Thermal management of IC engines and vehicle systems

Temperature management is an essential part of optimising any Internal Combustion Engine (ICE) as well as predicting complete vehicle system performance including heat exchangers and cooling fans.

With the focus shifting to electric and hybrid electric vehicles, thermal analysis now extends beyond traditional ICE to include their performance with alternative e-fuels (including hydrogen) and their use as part of hybrid propulsion systems. These developments require R&D resources to improve overall efficiency, whilst reducing engine emissions, friction, oil consumption and Noise, Vibration, Harshness (NVH).

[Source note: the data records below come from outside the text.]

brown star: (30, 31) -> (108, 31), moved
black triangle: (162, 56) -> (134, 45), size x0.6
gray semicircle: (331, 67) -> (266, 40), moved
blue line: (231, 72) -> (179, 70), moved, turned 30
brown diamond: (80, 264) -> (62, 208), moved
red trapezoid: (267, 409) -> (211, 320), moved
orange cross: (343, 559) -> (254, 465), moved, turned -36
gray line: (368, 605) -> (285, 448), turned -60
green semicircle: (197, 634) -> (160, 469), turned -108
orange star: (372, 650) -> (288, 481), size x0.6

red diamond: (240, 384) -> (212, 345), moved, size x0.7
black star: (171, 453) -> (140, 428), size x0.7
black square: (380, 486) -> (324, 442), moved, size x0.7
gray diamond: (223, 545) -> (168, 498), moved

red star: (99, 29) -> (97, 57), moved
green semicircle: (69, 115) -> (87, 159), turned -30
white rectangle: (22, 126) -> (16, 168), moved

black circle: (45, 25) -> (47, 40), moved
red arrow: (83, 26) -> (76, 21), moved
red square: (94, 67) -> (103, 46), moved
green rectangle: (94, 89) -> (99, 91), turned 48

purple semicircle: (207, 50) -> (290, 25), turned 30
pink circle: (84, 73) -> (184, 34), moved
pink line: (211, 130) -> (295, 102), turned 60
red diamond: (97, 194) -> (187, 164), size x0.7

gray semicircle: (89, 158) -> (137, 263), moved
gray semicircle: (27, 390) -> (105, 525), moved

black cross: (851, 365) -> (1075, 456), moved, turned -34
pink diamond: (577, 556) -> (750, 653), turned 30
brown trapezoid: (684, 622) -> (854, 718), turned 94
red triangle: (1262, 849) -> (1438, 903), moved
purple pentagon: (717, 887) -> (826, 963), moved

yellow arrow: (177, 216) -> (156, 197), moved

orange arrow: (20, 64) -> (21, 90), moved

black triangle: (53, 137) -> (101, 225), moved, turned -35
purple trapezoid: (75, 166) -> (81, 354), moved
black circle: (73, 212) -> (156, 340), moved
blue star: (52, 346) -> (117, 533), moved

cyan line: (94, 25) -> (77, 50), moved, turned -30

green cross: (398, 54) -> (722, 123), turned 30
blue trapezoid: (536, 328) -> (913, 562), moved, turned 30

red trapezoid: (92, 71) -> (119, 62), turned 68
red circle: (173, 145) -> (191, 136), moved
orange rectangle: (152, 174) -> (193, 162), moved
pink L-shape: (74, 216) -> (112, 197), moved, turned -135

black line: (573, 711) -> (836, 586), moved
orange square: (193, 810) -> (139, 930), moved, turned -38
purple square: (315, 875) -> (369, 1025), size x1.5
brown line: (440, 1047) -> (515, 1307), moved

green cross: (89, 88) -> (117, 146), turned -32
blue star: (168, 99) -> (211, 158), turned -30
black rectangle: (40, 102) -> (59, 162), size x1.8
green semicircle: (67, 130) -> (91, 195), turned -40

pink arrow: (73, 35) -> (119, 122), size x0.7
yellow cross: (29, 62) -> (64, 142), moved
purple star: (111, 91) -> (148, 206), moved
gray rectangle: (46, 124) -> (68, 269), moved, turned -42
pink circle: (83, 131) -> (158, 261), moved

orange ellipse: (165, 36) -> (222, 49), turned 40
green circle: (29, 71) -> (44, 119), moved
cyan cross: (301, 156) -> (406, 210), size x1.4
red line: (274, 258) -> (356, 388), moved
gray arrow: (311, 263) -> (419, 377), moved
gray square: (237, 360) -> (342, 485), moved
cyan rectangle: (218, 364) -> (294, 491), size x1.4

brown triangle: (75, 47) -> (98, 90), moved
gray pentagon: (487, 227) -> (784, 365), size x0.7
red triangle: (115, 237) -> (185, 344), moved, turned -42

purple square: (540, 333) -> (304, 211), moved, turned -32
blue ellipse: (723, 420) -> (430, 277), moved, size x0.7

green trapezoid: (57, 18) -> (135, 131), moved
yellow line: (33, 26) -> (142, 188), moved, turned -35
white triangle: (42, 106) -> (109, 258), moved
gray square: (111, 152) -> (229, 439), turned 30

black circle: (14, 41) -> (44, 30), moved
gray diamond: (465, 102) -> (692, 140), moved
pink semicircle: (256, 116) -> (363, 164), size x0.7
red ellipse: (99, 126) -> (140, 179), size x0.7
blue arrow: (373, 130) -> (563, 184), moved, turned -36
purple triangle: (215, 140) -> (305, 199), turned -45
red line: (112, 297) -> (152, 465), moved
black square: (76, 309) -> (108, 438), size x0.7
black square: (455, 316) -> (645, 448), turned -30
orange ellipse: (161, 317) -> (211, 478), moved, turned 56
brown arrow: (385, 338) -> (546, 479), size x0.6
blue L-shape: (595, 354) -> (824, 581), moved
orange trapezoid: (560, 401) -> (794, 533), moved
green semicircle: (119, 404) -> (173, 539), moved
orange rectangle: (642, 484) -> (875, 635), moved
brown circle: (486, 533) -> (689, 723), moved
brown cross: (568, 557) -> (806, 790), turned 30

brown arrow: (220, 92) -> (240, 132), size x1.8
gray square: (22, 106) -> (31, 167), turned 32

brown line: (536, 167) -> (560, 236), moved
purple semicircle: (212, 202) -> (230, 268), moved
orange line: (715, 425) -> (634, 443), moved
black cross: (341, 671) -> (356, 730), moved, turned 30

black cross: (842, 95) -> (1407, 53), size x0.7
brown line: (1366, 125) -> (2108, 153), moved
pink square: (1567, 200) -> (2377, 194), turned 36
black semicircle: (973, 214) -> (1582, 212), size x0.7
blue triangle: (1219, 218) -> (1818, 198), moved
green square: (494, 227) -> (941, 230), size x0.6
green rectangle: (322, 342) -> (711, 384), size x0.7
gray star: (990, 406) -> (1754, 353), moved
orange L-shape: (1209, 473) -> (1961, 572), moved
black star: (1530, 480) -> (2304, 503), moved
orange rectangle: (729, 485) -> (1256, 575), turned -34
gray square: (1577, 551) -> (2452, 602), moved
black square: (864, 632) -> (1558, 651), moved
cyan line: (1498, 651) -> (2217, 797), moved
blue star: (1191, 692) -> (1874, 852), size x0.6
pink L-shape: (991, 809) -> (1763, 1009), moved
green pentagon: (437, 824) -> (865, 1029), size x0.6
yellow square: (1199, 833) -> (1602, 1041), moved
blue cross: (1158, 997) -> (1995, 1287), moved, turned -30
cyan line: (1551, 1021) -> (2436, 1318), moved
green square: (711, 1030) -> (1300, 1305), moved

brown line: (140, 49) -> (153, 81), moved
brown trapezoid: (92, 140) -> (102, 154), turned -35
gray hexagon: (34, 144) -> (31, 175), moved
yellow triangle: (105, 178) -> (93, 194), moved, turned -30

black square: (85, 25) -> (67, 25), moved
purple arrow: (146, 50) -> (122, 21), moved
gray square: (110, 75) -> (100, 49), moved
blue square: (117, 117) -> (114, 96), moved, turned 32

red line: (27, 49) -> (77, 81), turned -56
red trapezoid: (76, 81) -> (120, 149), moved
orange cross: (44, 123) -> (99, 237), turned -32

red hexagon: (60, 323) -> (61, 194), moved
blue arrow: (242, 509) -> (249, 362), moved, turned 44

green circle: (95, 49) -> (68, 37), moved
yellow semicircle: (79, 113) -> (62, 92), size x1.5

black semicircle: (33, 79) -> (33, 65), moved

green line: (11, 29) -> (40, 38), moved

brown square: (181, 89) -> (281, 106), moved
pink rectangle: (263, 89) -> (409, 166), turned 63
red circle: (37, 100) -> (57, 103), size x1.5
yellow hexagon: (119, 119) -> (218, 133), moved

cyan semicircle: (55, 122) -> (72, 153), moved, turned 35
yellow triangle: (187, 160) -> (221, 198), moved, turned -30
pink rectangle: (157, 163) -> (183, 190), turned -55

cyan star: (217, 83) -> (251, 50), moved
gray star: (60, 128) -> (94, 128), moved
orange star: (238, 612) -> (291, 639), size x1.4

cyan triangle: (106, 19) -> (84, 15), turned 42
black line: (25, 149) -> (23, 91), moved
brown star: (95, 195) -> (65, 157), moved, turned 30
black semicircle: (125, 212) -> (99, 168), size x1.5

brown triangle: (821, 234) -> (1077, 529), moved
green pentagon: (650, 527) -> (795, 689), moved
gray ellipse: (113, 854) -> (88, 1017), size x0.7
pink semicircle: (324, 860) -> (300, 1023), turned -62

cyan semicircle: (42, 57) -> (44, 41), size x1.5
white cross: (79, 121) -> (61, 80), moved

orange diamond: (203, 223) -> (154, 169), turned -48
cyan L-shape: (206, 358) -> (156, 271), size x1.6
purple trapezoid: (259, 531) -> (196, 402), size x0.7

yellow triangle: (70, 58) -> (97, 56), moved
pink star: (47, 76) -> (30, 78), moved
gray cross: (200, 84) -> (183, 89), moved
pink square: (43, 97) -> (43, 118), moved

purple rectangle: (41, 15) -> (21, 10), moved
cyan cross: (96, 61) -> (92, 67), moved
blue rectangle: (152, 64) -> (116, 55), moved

The heat generated by an ICE has a significant effect on both the performance of the system and its structural integrity. Accurate prediction of temperatures throughout a powertrain structure is vital for the successful design of the engine components and of the overall system. Component failure due to thermal loading at the prototype stage is not only costly but could impact on the time scales for delivering the engine. Key focus areas for thermal analysis include warm-up from cold to optimum conditions, powertrain integrity, piston performance and durability.

Similarly for hybrid and electric systems, both solid and fluid components can be modelled to develop an effective cooling system and improve the heat flow to heat exchanger packs.

In the initial stages of development, physical prototype modelling is expensive, requiring virtual simulation tools to answer many of the 'What ifs' before committing to a chosen design path. Detailed thermal models are vital in the assessment overall performance and reducing emissions, friction, oil consumption and fuel usage.